The Morrow family have been farming the land at Streamvale Farm on the edge of Belfast since 1730 so it is fair to say they have deep roots in the land and are very much at the heart of the local community. For a farm to remain vibrant for almost 3 centuries, generational farming is a living legacy.
A brief history and a legacy that runs deep
Streamvale Farm has fascinating history that is distinctive by the continual progression and diversification of the farm as the Morrow family adapted with the times whether it was moving from horse power to the tractor or a challenging economic environment, each generation has put their own stamp on the farm’s legacy. The Morrow family’s renowned tenacity was cultivated from the earliest of days when like most Irish Farms, the land was owned by a big landlord with the farmer buying it in instalments over many years, often decades. The Morrow family paid their final instalment in January 1962 and have been going from strength to strength since continuing with farming diversification schemes!

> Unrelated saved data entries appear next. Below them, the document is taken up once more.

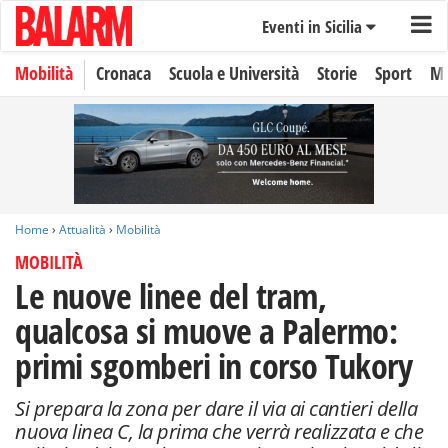
Eventi in Sicilia
Mobilità
Cronaca
Scuola e Università
Storie
Sport
Mo
Home
›
Attualità
›
Mobilità
MOBILITÀ
Le nuove linee del tram,
qualcosa si muove a Palermo:
primi sgomberi in corso Tukory
Si prepara la zona per dare il via ai cantieri della
nuova linea C, la prima che verrà realizzata e che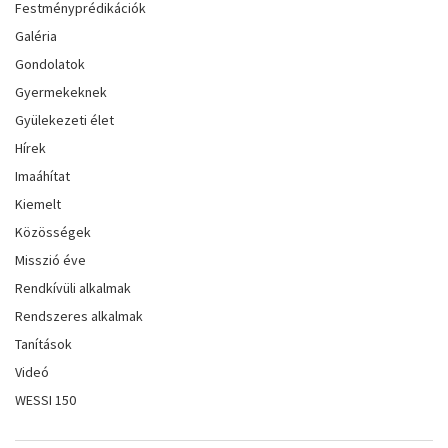
Festményprédikációk
Galéria
Gondolatok
Gyermekeknek
Gyülekezeti élet
Hírek
Imaáhítat
Kiemelt
Közösségek
Misszió éve
Rendkívüli alkalmak
Rendszeres alkalmak
Tanítások
Videó
WESSI 150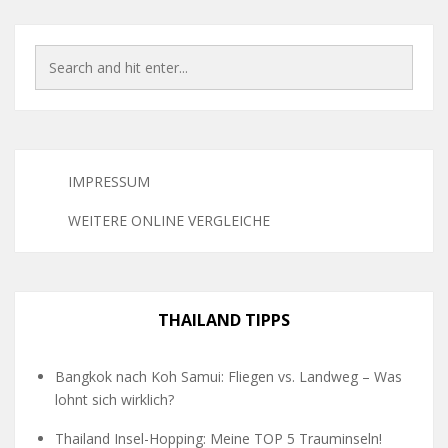
IMPRESSUM
WEITERE ONLINE VERGLEICHE
THAILAND TIPPS
Bangkok nach Koh Samui: Fliegen vs. Landweg – Was
lohnt sich wirklich?
Thailand Insel-Hopping: Meine TOP 5 Trauminseln!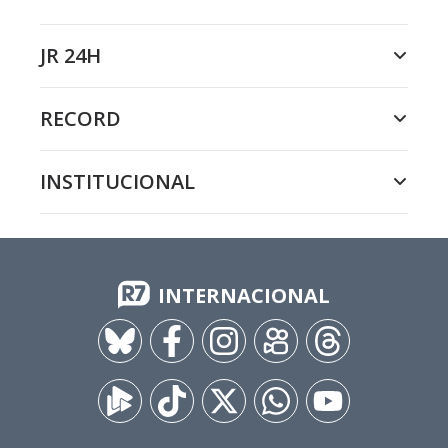
JR 24H
RECORD
INSTITUCIONAL
INTERNACIONAL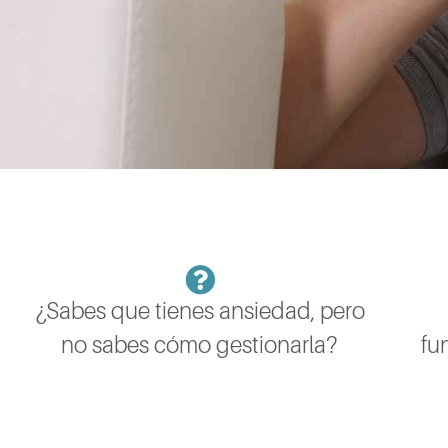
¿Sabes que tienes ansiedad, pero
no sabes cómo gestionarla?
fu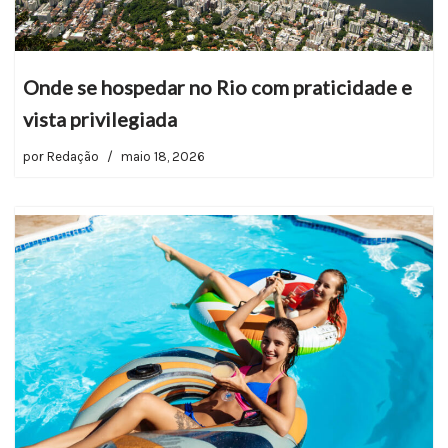
Onde se hospedar no Rio com praticidade e
vista privilegiada
por
Redação
maio 18, 2026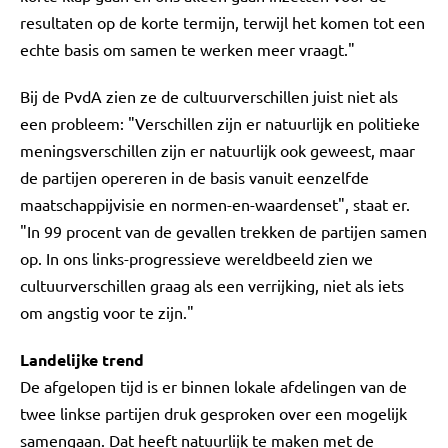
resultaten op de korte termijn, terwijl het komen tot een
echte basis om samen te werken meer vraagt."
Bij de PvdA zien ze de cultuurverschillen juist niet als
een probleem: "Verschillen zijn er natuurlijk en politieke
meningsverschillen zijn er natuurlijk ook geweest, maar
de partijen opereren in de basis vanuit eenzelfde
maatschappijvisie en normen-en-waardenset", staat er.
"In 99 procent van de gevallen trekken de partijen samen
op. In ons links-progressieve wereldbeeld zien we
cultuurverschillen graag als een verrijking, niet als iets
om angstig voor te zijn."
Landelijke trend
De afgelopen tijd is er binnen lokale afdelingen van de
twee linkse partijen druk gesproken over een mogelijk
samengaan. Dat heeft natuurlijk te maken met de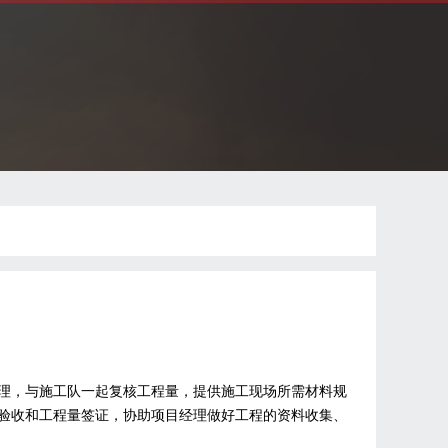
理，与施工队一起复核工程量，提供施工现场所需材料规
验收和工程量签证，协助项目经理做好工程的资料收集、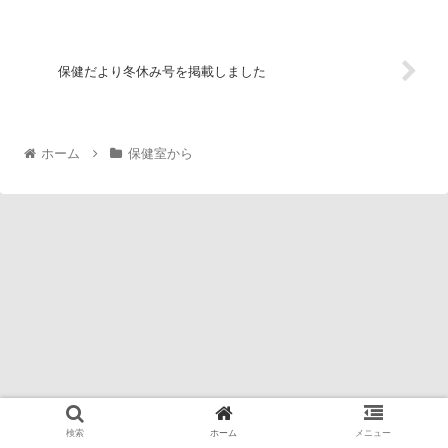
保健だより冬休み号を掲載しました
ホーム
保健室から
検索
ホーム
メニュー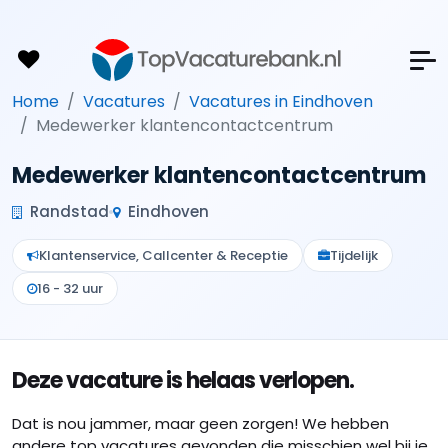
Home
Vacatures
Vacatures in Eindhoven
Medewerker klantencontactcentrum
Medewerker klantencontactcentrum
Randstad
Eindhoven
Klantenservice, Callcenter & Receptie
Tijdelijk
16 - 32 uur
Deze vacature is helaas verlopen.
Dat is nou jammer, maar geen zorgen! We hebben
andere top vacatures gevonden die misschien wel bij je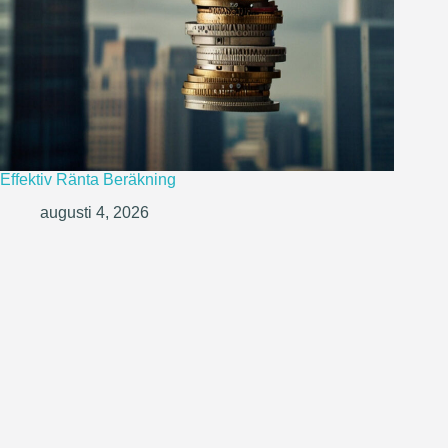
Effektiv Ränta Beräkning
augusti 4, 2026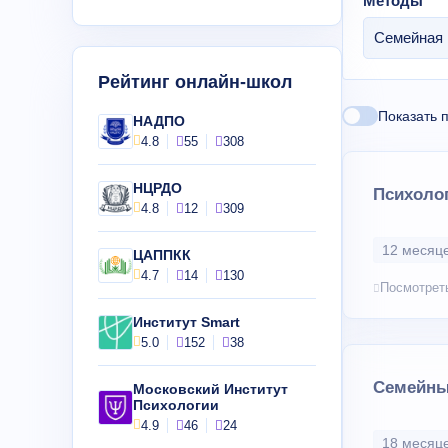
Методы
Семейная 
Рейтинг онлайн-школ
Показать 
НАДПО
4.8
55
308
НЦРДО
Психолог
4.8
12
309
12 месяце
ЦАППКК
4.7
14
130
Посмотрет
Институт Smart
5.0
152
38
Семейны
Московский Институт
Психологии
4.9
46
24
18 месяце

Farming diversification and innovation is in the Morrow blood. They’ve always been early adopters being at the forefront of new technology to create efficiencies on the farm and also in their efforts to provide for their growing family. In the early days at Streamvale Farm, the traditional mixed farm developed to a dairy farm as the core commercial activity of the farm, which is still the case today.
Streamvale Farm in 2020
Today the Morrow family are continuing with their early legacy as 2 generations of 2 family units work closely together with the Dairy Farm and the Open Farm the main focus of the business, but as has been the tradition, the family have demonstrated their agility and resilience in adapting to the current environment and challenges thrown at them in the current pandemic.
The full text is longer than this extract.